Hi guys,

That problem has tortured me for months.

My kernel has a lot of floating-point calculations and it should give the same answer all the time. However, about 2 out of 10 runs will give slightly different results.

Currently I use NVIDIA GTX 9800, which is a very very old card and we are waiting for some new card. The current card has compute capability 1.0 and only supports float.

I suspect the problem may be because of some floating-point optimizations, so I use "-cl-opt-disable" when I build the program, using clBuildProgram(program, 0, NULL, "-cl-opt-disable", NULL, NULL);

Now it gives -36 (CL_INVALID_COMMAND) when I call clFinish(commandQueue) after the kernel launch.

After some tracking, I come to a very very confusing situation. Below is an inline function in my *.cl file which is called by a __kernel function.

inline int gFindCell(float *part, __float int *conn, __global int *link, __global float *vert, float epsilon, int gues, float *coor) {
float tetX[4], tetY[4], tetZ[4];

int cnt = 0;
while (true) {
cnt++;
if (cnt == 1) break;

(critical place).............. Many codes here ..................
}

return 0;
}

After tracking I found that when the kernel calls that function, it will get -36 error, so I want to use cnt to find out in which loop it has the error.
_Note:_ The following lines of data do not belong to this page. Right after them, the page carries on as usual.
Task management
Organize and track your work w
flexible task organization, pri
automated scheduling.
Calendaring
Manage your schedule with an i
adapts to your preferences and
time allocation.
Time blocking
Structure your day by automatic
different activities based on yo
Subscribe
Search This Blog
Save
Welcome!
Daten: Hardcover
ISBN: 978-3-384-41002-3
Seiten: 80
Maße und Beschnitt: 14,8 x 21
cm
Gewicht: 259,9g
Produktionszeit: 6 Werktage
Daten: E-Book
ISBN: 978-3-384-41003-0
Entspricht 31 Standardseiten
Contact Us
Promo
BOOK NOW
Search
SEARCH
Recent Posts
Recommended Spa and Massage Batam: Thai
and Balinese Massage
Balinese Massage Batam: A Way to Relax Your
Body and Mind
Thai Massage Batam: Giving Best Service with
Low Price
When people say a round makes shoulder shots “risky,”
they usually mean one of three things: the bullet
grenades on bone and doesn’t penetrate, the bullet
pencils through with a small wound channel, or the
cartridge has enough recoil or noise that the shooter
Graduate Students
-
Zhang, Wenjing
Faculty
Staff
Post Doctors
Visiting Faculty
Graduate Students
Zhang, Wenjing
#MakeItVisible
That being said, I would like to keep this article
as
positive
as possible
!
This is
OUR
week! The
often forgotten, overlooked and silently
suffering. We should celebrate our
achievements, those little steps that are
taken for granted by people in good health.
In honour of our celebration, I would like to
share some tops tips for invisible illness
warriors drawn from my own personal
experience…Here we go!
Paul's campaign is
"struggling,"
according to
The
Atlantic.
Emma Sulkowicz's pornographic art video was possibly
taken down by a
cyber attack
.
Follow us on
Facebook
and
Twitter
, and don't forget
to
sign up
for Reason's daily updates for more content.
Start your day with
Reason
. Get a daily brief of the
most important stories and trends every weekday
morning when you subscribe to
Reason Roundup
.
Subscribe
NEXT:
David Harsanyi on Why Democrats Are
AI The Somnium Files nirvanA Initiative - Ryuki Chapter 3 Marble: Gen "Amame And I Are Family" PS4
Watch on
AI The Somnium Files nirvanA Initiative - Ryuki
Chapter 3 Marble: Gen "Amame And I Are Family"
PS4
When I use "if (cnt == 1) break;", the critical place should not be executed and the function should always exit successfully intuitively. However, the kernel still gets -36 error. A strange thing is if I directly comment out the whole while loop or use "cnt = 1" instead of "cnt++", the kernel will finish without error. It feels like the variable "cnt" is manipulated by multiple threads.

However, when I build the program without -cl-opt-disable, the kernel can finish successfully even with "cnt++". Seems like compiling with -cl-opt-disable will make the code strange.

Could anybody please give me some help on that problem? It is a nightmare.

Thanks!

Best regards,
Mingcheng Chen
November 2nd, 2012